Saving a soldier’s life begins with the shout of “Medic” on the battlefield and attempts at first aid. At the scene, comrades radio a “nine-liner” report that flashes details of the casualty to headquarters and triggers the dispatch of a Chinook helicopter, usually escorted by Apache gunships.
Back at Bastion, a Tannoy announces that casualties are inbound. As a patient is wheeled in, at least 20 staff, including nurses, anaesthetists, x-ray staff and consultants, stand behind a line, waiting to be called forward when they are needed. “Doctors and consultants from the NHS don’t come here entirely alone,” said Carr. “Because they come here from big departments back home they are often on the phone getting advice from their colleagues.”

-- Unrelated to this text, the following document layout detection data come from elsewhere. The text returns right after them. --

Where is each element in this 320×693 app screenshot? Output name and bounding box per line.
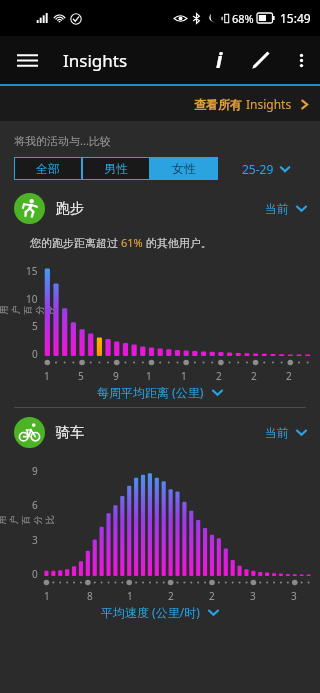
staticText: 每周平均距离 (公里) <box>97 384 204 400</box>
staticText: 的其他用户。 <box>143 235 212 250</box>
staticText: 8 <box>87 589 93 603</box>
staticText: 查看所有 <box>194 96 246 112</box>
button[interactable]: Info <box>198 39 240 81</box>
staticText: 29 <box>286 369 295 383</box>
staticText: 1 <box>44 369 50 383</box>
staticText: Insights <box>63 49 128 72</box>
button[interactable]: 平均速度 (公里/时) <box>0 604 320 620</box>
button[interactable]: More options <box>282 41 320 79</box>
staticText: 您的跑步距离超过 <box>30 235 121 250</box>
staticText: 跑步 <box>56 200 84 218</box>
button[interactable]: Menu <box>6 39 48 81</box>
staticText: 20 <box>168 589 175 603</box>
staticText: 0 <box>32 567 38 581</box>
button[interactable]: 男性 <box>82 157 150 180</box>
staticText: 5 <box>32 319 38 333</box>
staticText: Garmin 用户百分比 <box>0 512 56 528</box>
staticText: 5 <box>78 369 84 383</box>
staticText: 21 <box>216 369 225 383</box>
button[interactable]: Edit <box>240 39 282 81</box>
button[interactable]: 查看所有 <box>194 96 310 112</box>
staticText: Garmin 用户百分比 <box>0 302 54 318</box>
staticText: i <box>216 46 223 75</box>
staticText: 当前 <box>265 201 289 216</box>
staticText: 13 <box>146 369 155 383</box>
staticText: 9 <box>113 369 119 383</box>
staticText: 15 <box>26 264 38 278</box>
button[interactable]: 25-29 <box>242 161 291 177</box>
staticText: 3 <box>32 533 38 547</box>
staticText: 当前 <box>265 425 289 440</box>
staticText: 39 <box>291 589 298 603</box>
staticText: 9 <box>32 464 38 478</box>
staticText: 将我的活动与...比较 <box>14 133 111 148</box>
staticText: 平均速度 (公里/时) <box>101 604 200 620</box>
staticText: 68% <box>232 11 254 26</box>
staticText: 25-29 <box>242 161 274 177</box>
button[interactable]: 全部 <box>14 157 82 180</box>
staticText: 女性 <box>172 161 196 176</box>
staticText: 27 <box>209 589 216 603</box>
staticText: 15:49 <box>280 10 311 26</box>
button[interactable]: 当前 <box>265 425 308 440</box>
button[interactable]: 当前 <box>265 201 308 216</box>
staticText: 6 <box>32 498 38 512</box>
staticText: 17 <box>181 369 190 383</box>
staticText: Insights <box>246 96 292 112</box>
staticText: 33 <box>250 589 257 603</box>
staticText: 骑车 <box>56 424 84 442</box>
staticText: 0 <box>32 347 38 361</box>
button[interactable]: 女性 <box>150 157 218 180</box>
button[interactable]: 每周平均距离 (公里) <box>0 384 320 400</box>
staticText: 14 <box>127 589 134 603</box>
staticText: 10 <box>26 292 38 306</box>
staticText: 25 <box>251 369 260 383</box>
staticText: 全部 <box>36 161 60 176</box>
staticText: 61% <box>121 235 143 250</box>
staticText: 男性 <box>104 161 128 176</box>
staticText: 1 <box>44 589 50 603</box>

Waiting in a brightly lit operating theatre, with the song Mustang Sally blaring from a radio, Mark Saunders, a 43-year-old surgical assistant at North Tees Hospital, Stockton, said it was very different work from what he did at home. “You wouldn’t see these kinds of injuries unless there was a bomb blast, which most UK hospitals, thankfully, don’t see.”
Among the worst things is trying to help soldiers come to terms with their injuries, which may mean the loss of their arms or legs. “These guys are fit young men before,” Saunders said. “It’s very traumatic for them. When a young man loses a limb, his whole life is turned around. We try to give them psychological support.”

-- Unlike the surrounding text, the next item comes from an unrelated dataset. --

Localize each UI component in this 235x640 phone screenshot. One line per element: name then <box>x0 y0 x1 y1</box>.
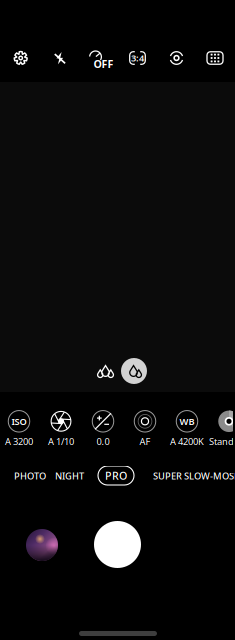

Saunders was deployed to Bastion along with his wife, Vivien, a physiotherapist at the North Tees. They met first in a field hospital near Basra during the 2003 Iraq invasion.
Sleeping in separate quarters and working different shifts, the couple hardly got to see each other. And the military’s rules prevent any visible “signs of affection”.

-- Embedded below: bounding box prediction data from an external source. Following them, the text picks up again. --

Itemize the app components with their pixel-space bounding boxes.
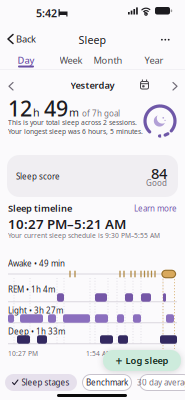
button[interactable] xyxy=(5,78,17,94)
button[interactable]: Back xyxy=(4,29,40,49)
staticText: 10:27 PM–5:21 AM xyxy=(8,215,126,233)
staticText: Sleep stages xyxy=(22,377,70,388)
staticText: 84 xyxy=(151,164,167,183)
staticText: 1:54 AM xyxy=(86,349,112,358)
button[interactable]: + xyxy=(103,350,181,371)
button[interactable] xyxy=(137,76,152,92)
staticText: Benchmark xyxy=(86,377,128,388)
staticText: Your current sleep schedule is 9:30 PM–5… xyxy=(8,231,160,240)
staticText: 49 xyxy=(44,94,68,122)
staticText: Light • 3h 27m xyxy=(8,305,63,316)
button[interactable]: Day xyxy=(3,54,49,66)
staticText: Year xyxy=(144,54,164,66)
staticText: 5:42 xyxy=(36,6,57,20)
button[interactable]: Benchmark xyxy=(82,374,132,391)
staticText: 12 xyxy=(8,94,32,122)
staticText: Day xyxy=(18,54,34,66)
staticText: h xyxy=(33,105,43,119)
button[interactable]: Week xyxy=(48,54,94,66)
staticText: Week xyxy=(60,54,82,66)
button[interactable]: Sleep stages xyxy=(5,374,77,391)
button[interactable] xyxy=(156,34,175,46)
staticText: 10:27 PM xyxy=(8,349,38,358)
staticText: Good xyxy=(146,178,167,188)
staticText: Back xyxy=(16,33,36,45)
staticText: Sleep xyxy=(78,33,106,47)
staticText: Awake • 49 min xyxy=(8,258,65,269)
staticText: + xyxy=(116,352,122,368)
button[interactable]: Year xyxy=(131,54,177,66)
staticText: This is your total sleep across 2 sessio… xyxy=(8,118,137,127)
staticText: REM • 1h 4m xyxy=(8,284,55,295)
button[interactable]: Learn more xyxy=(0,203,177,214)
staticText: Log sleep xyxy=(126,354,168,367)
staticText: 30 day average xyxy=(137,377,185,388)
button[interactable]: 30 day average xyxy=(137,374,185,391)
staticText: Deep • 1h 33m xyxy=(8,326,65,337)
staticText: Learn more xyxy=(134,203,177,214)
staticText: Yesterday xyxy=(70,79,114,91)
button[interactable]: Yesterday xyxy=(0,79,185,91)
button[interactable]: Month xyxy=(85,54,131,66)
button[interactable] xyxy=(169,78,181,94)
button[interactable]: Sleep score xyxy=(7,155,178,197)
staticText: Sleep score xyxy=(16,171,60,182)
staticText: Your longest sleep was 6 hours, 5 minute… xyxy=(8,127,143,136)
staticText: Sleep timeline xyxy=(8,202,72,214)
staticText: of 7h goal xyxy=(80,108,120,119)
staticText: m xyxy=(69,105,79,119)
staticText: Month xyxy=(94,54,122,66)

Lieutenant Jenny Simkin, who was 26 that day, is a nurse at the Selly Oak hospital in Birmingham. Back there, she said, she would normally work over Christmas, but Afghanistan was proving very different. “This is going to be the most sober Christmas I’ve ever had,” she said.
Jo Horn, a radiographer from Catterick, Yorkshire, was having a particularly tough time. She was supposed to be home on leave for Christmas with her husband, Matt, but her return had been delayed. “I didn’t have a chance to send any messages,” she said, “because I really thought I’d be back home, silly me.”
Carr said most staff tried to avoid calling home too often from Bastion. “You have to get your head round the fact that you are here for three months. You have to accept this is home; this is our family. If you are calling home all the time then you get too homesick and it gets too depressing.” Operating under the Geneva conventions, staff at the field hospital treat not only British casualties but also civilians and the Taliban. Nobody is armed inside the hospital, and sometimes the Taliban are nursed in the same ward as the British, side by side.
“When the Taliban are in intensive care they are generally sedated; when they are awake they have a guard, although we don’t have guns here at all,” said Clare Dutton, a senior military nurse from Selly Oak who was running the intensive care unit.
“We treat everyone the same – everybody gets the same treatment – except that British soldiers are repatriated as soon as possible.”